To do: From the records that follow, return exactly the lines beginning at the one that contains "HALO Trade: Top Asset-Heavy Stocks to" and ending at the one that contains "(717) 854-2273 | (800) 864-4925", pictures left out.

** Opening Provided material block **

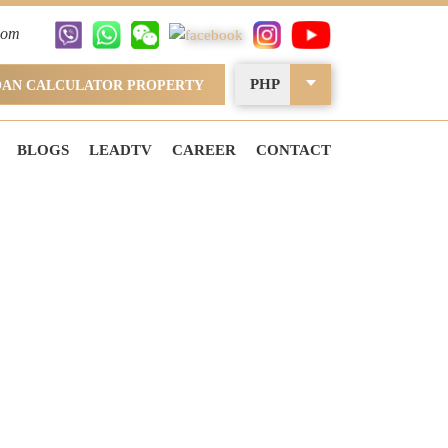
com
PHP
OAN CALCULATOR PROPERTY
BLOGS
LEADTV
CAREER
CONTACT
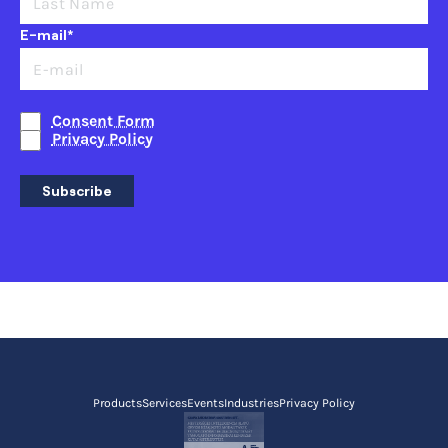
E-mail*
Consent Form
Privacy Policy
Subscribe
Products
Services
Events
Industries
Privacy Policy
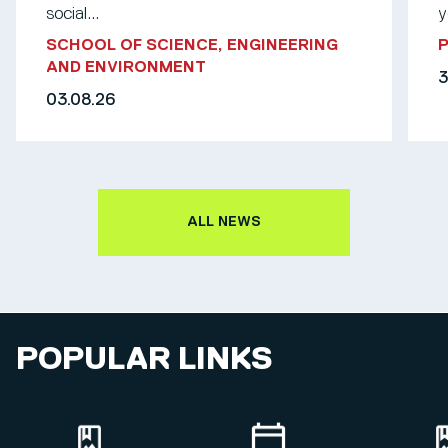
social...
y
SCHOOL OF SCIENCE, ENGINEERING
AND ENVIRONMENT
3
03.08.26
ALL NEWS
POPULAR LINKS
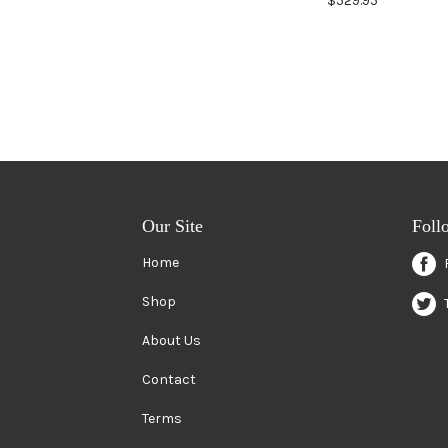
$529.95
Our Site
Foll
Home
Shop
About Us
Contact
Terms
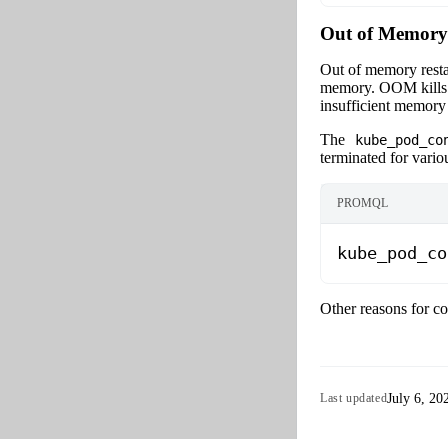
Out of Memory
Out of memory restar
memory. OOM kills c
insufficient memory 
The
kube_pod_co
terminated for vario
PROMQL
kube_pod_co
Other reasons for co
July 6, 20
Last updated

** Closing Provided material block **
** Opening Provided material block **

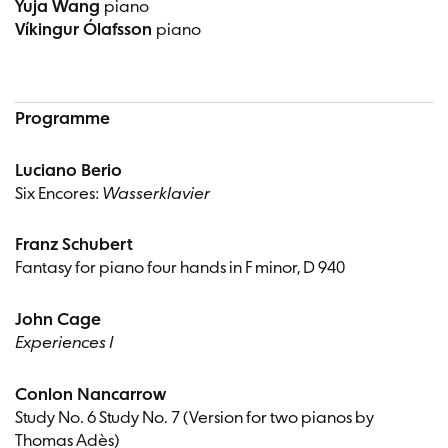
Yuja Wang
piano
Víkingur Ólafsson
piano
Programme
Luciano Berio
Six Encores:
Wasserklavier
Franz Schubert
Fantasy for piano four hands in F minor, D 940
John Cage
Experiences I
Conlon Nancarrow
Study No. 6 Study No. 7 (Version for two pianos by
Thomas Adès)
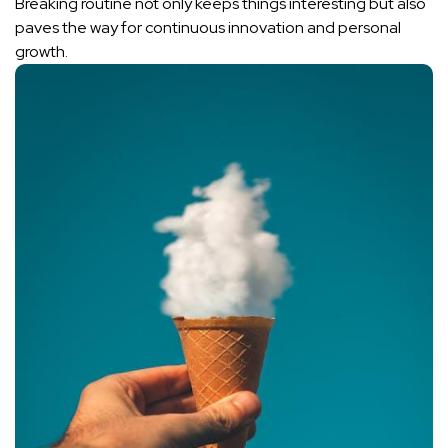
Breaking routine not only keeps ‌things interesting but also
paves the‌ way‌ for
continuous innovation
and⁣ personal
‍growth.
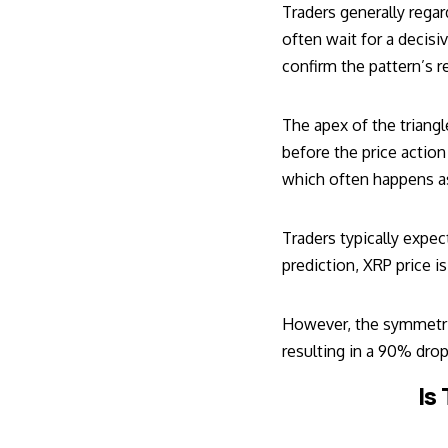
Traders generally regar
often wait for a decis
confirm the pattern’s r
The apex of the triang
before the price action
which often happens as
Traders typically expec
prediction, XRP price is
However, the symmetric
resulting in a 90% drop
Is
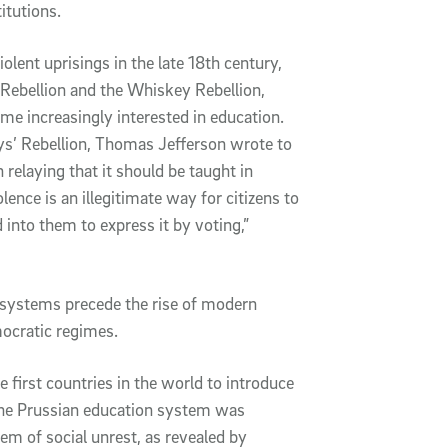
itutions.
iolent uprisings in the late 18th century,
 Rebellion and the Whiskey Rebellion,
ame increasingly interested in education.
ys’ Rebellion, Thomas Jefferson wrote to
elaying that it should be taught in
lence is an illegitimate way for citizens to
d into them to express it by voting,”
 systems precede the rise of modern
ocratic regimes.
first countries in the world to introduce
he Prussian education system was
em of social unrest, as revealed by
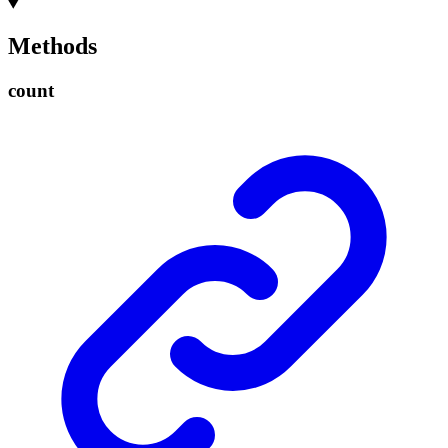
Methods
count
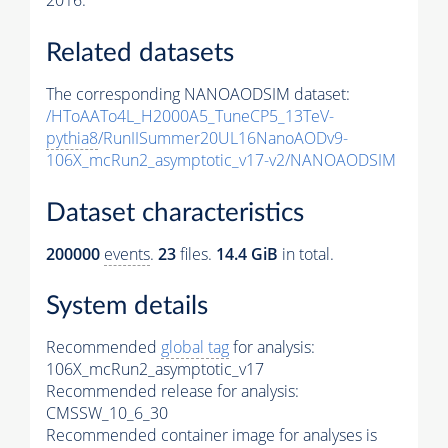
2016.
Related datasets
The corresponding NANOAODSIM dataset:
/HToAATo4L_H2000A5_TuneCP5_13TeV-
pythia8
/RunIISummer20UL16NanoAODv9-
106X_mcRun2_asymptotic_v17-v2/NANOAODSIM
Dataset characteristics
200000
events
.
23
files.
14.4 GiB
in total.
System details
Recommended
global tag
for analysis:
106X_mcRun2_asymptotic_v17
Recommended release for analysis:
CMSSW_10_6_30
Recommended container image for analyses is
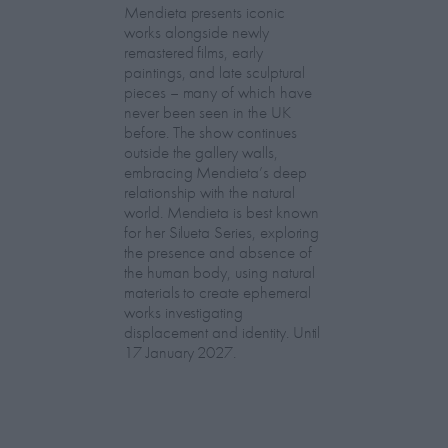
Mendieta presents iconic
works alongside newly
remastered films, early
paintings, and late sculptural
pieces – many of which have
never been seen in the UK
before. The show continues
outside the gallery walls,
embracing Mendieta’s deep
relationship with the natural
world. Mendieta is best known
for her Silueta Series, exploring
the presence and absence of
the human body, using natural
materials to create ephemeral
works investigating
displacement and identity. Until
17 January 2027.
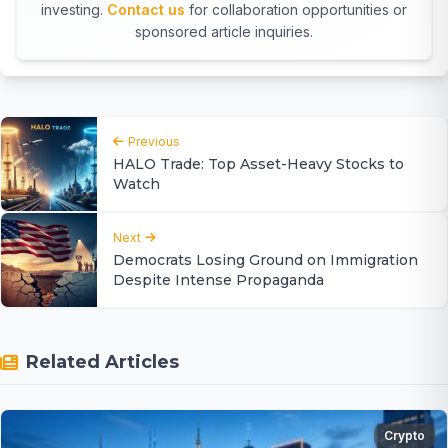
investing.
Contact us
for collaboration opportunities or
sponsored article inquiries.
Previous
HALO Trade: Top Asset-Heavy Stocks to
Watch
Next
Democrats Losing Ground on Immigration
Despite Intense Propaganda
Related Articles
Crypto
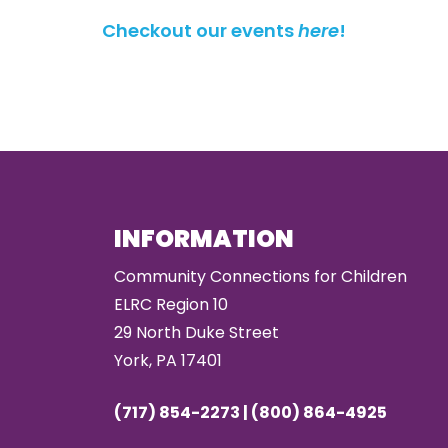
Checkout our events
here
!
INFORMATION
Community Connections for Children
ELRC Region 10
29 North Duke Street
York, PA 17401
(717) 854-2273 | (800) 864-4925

** Closing Provided material block **
** Opening Provided material block **

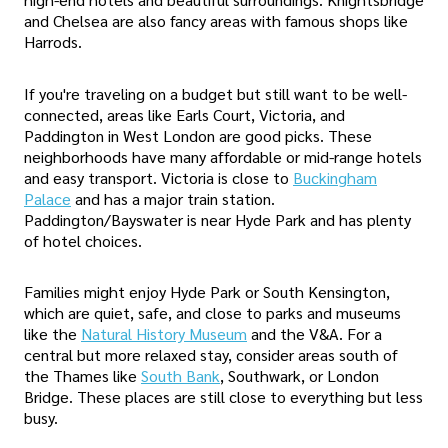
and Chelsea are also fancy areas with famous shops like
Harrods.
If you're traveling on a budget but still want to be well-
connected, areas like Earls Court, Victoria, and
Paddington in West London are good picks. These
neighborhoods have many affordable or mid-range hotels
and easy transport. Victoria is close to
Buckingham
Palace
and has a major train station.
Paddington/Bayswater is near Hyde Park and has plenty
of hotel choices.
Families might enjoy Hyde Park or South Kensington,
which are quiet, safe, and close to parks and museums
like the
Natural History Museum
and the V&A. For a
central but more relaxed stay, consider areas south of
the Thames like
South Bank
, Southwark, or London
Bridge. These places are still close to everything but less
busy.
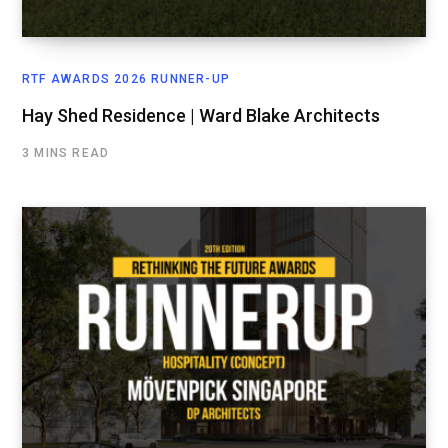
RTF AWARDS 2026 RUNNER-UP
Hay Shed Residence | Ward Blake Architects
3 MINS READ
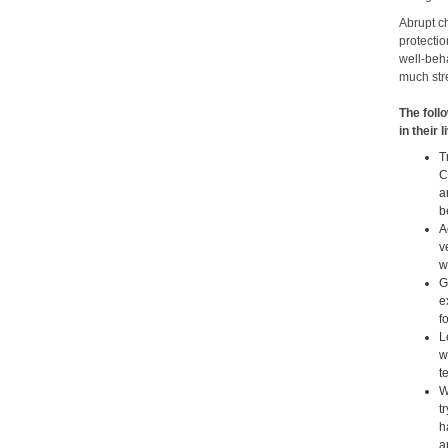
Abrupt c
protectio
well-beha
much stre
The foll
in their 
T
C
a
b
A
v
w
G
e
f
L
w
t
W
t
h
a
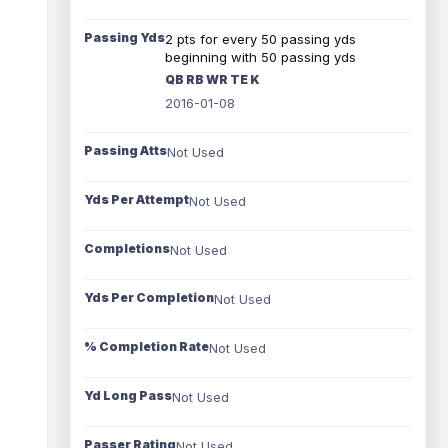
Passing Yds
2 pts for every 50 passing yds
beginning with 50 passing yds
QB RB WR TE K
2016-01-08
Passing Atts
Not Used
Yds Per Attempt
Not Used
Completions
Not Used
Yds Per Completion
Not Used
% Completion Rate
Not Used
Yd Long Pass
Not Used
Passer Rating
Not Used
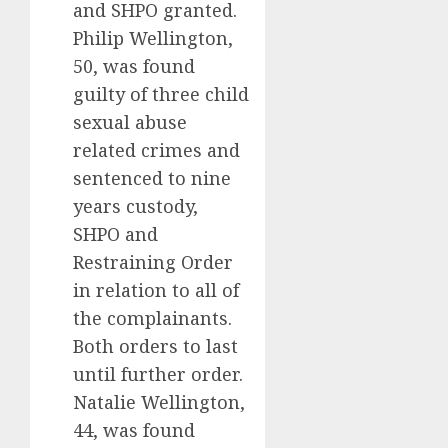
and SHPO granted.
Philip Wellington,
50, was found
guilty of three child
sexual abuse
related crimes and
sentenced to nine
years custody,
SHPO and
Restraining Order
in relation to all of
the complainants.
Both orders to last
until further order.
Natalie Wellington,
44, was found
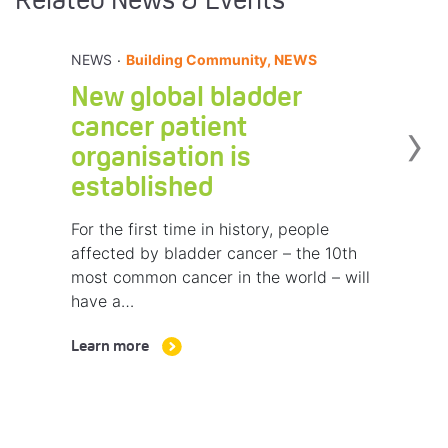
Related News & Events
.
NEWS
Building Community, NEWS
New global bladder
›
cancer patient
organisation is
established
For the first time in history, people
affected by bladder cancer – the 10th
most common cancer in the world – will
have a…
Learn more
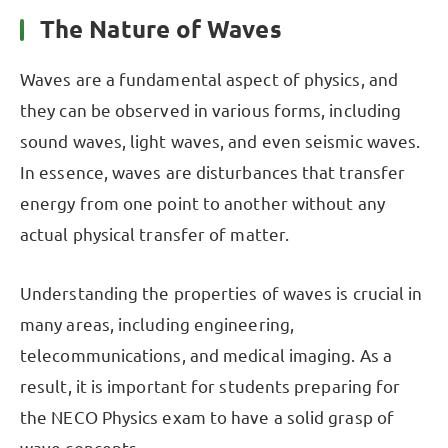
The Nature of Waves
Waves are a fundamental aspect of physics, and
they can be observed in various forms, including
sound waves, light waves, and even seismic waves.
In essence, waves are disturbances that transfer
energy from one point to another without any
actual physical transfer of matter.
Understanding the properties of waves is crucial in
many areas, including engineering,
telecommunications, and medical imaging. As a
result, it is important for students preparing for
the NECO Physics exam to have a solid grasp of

** Closing Provided material block **

Exercise result:
HALO Trade: Top Asset-Heavy Stocks to
Watch
Next
Democrats Losing Ground on Immigration
Despite Intense Propaganda
Related Articles
Crypto
Checkout our events
here
!
INFORMATION
Community Connections for Children
ELRC Region 10
29 North Duke Street
York, PA 17401
(717) 854-2273 | (800) 864-4925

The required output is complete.